A new paper release conducted by CCHE57357’s genomics research team gives a better genetic understanding of Klebsiella pneumonia (certain type of bacterial infection) which ultimately helps in reaching enhanced patients’ clinical outcomes.
Hospitalized patients in general and immuno-compromised ones in particular were found to suffer from bacterial infections among which the one causing inflammation (pneumonia) in the lungs, bloodstream, and urinary tract of the patient known as Klebsiella pneumonia.
Klebsiella bacteria is found to develop resistance to different types of antibiotics which increases the patient’s illness and suffering while increasing side effects from the use of multiple and more powerful medications. Moreover, the misuse of different types of antibiotics led to the emergence of resistant strains from Klebsiella pneumonia known for their multi-drug resistance to most of the proposed antibiotics.

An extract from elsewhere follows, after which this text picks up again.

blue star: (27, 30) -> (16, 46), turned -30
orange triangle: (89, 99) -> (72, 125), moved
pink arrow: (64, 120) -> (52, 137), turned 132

These multidrug-resistant strains are called “Super Bugs” as a referral of being hard to treat with normal methods and antibiotics and accordingly, burdening the hospital with extra treatment costs due to the longer stays at the hospital and increased length of treatment.
57357’s genomics unit research paper posted in the PLOS One journal with an impact factor 3.24 has revealed the genetic composition of such strains as the key answer to understanding the genetic mutation that takes place in such strains and the reasons for acquiring such resistivity. The findings of this paper may direct the clinician to use the second line of treatment including a suitable type of antibiotic based on his knowledge about the gene of such type of bacteria consequently enhancing clinical outcomes.

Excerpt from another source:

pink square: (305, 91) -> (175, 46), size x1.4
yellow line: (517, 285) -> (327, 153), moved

“Next Generation sequencing devices have paved the way to understand the resistance and the genetic composition of klebsiella bacteria”, shares Dr. Ahmed S.Abdelaziz, head of the genomics and epigenomics research program at CCHE57357.
Thanks to updated technology offered by the ” Next-generation sequencer’ along with bioinformatics and high computational power available to the genomics lab at CCHE57357, the research team was able to produce the sequence of the bacterial genome and to decode the genetics of the bacteria and what made it acquire the resistance.